Another challenge to EFA in general and to MIIV-EFA as well is the issue of correlated errors. Most EFA methods assumed away correlated errors. MIIV-EFA is less restrictive in that it allows users to specify specific correlated errors that occur with repeated and/or across-group measures or other mechanisms that are hypothesized in advance. However, we do not automate the process of including correlated errors in our algorithm. We experimented with such an option but found that our algorithms were less successful. Part of the challenge is that a pair of correlated errors fits the same as a model that introduces a factor that directly affects the indicators to replace the correlated errors.Footnote 9 Determining whether new factors or correlated errors are appropriate is complicated and requires more study. Our extra simulations illustrated some of the issues.

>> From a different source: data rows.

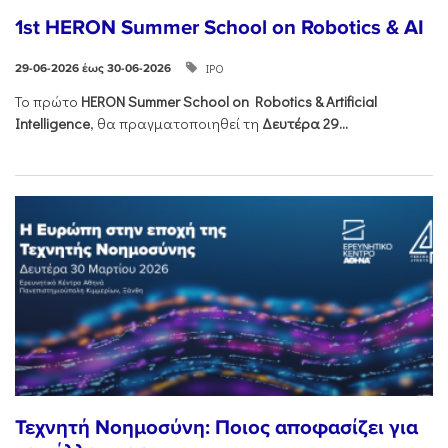
1st HERON Summer School on Robotics & AI
ΙΡΟ
29-06-2026 έως 30-06-2026
Το πρώτο
HERON
Summer
School
on
Robotics &
Artificial
Intelligence
, θα πραγματοποιηθεί τη
Δευτέρα 29...
Τεχνητή Νοημοσύνη: Ποιος αποφασίζει για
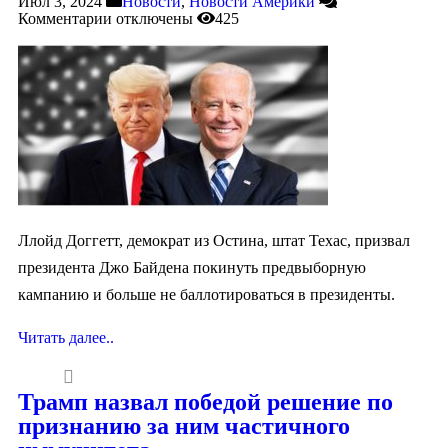
Июл 3, 2024
Новости
,
Новости Америки
Комментарии
отключены
425
Ллойд Доггетт, демократ из Остина, штат Техас, призвал
президента Джо Байдена покинуть предвыборную
кампанию и больше не баллотироваться в президенты.
Читать далее..
Трамп назвал победой решение по
признанию за ним частичного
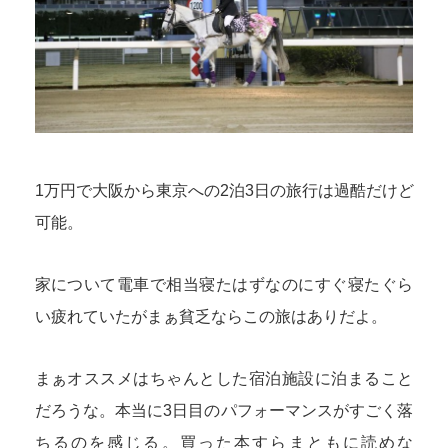
1万円で大阪から東京への2泊3日の旅行は過酷だけど
可能。
家について電車で相当寝たはずなのにすぐ寝たぐら
い疲れていたがまぁ貧乏ならこの旅はありだよ。
まぁオススメはちゃんとした宿泊施設に泊まること
だろうな。本当に3日目のパフォーマンスがすごく落
ちるのを感じる。買った本すらまともに読めな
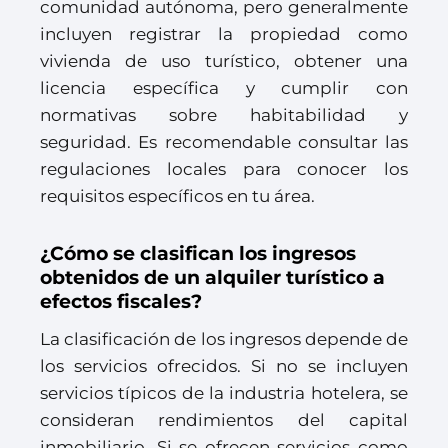
comunidad autónoma, pero generalmente
incluyen registrar la propiedad como
vivienda de uso turístico, obtener una
licencia específica y cumplir con
normativas sobre habitabilidad y
seguridad. Es recomendable consultar las
regulaciones locales para conocer los
requisitos específicos en tu área.
¿Cómo se clasifican los ingresos
obtenidos de un alquiler turístico a
efectos fiscales?
La clasificación de los ingresos depende de
los servicios ofrecidos. Si no se incluyen
servicios típicos de la industria hotelera, se
consideran rendimientos del capital
inmobiliario. Si se ofrecen servicios como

We also did not discuss how factor score estimates are possible with a model that emerges from MIIV-EFA. The MIIV-EFA procedure provides estimates of the factor loadings and the measurement intercepts. Factor score estimates such as the regression method also need estimates of the covariance matrices of the factors and of the unique factors (“errors”). Bollen (1996, pp 116–117) recommends that the intercepts and factor loadings be entered as fixed values and that the remaining variance and covariance parameters be estimated using maximum likelihood or another system wide estimator that are widely available in SEM software. These would provide consistent estimates of the variances and covariances of the factors and unique factors. Researchers could then use the regression method or other factor score methods that form weighted functions of the observed variables to provide predicted values of all factors in the model. Furthermore, this same approach could give Bollen and Arminger (1991) residuals for individual cases.

Some might wonder how to handle binary or ordinal indicators in factor analysis. Though we did not develop the algorithm for categorical variables, it is a straightforward extension. Bollen and Maydeu-Olveras (2007), Fisher and Bollen (2020), and Jin et al. (2021) developed a polychoric correlation approach to analyzing mixed types of variables along with asymptotic standard errors and significance tests. Jin and Cao (2018) created an overidentification test analogous to the Sargan (1958) test, but for categorical indicators. These ingredients mean that a MIIV-EFA for categorical and continuous measures should be available.

Finally, we reported the MIIV-EFA algorithm with the best performance in recovering DGMs that we examined. In Appendix 1, we report two other algorithms that we tried but did not work quite as well. We would be surprised if there were no other algorithms that could be devised and that might work even better than what we have proposed. Our goal was to offer a new approach to EFA that uses MIIVs and to demonstrate a “proof of concept.” Our hope is that even the promising algorithm that we developed can be improved upon.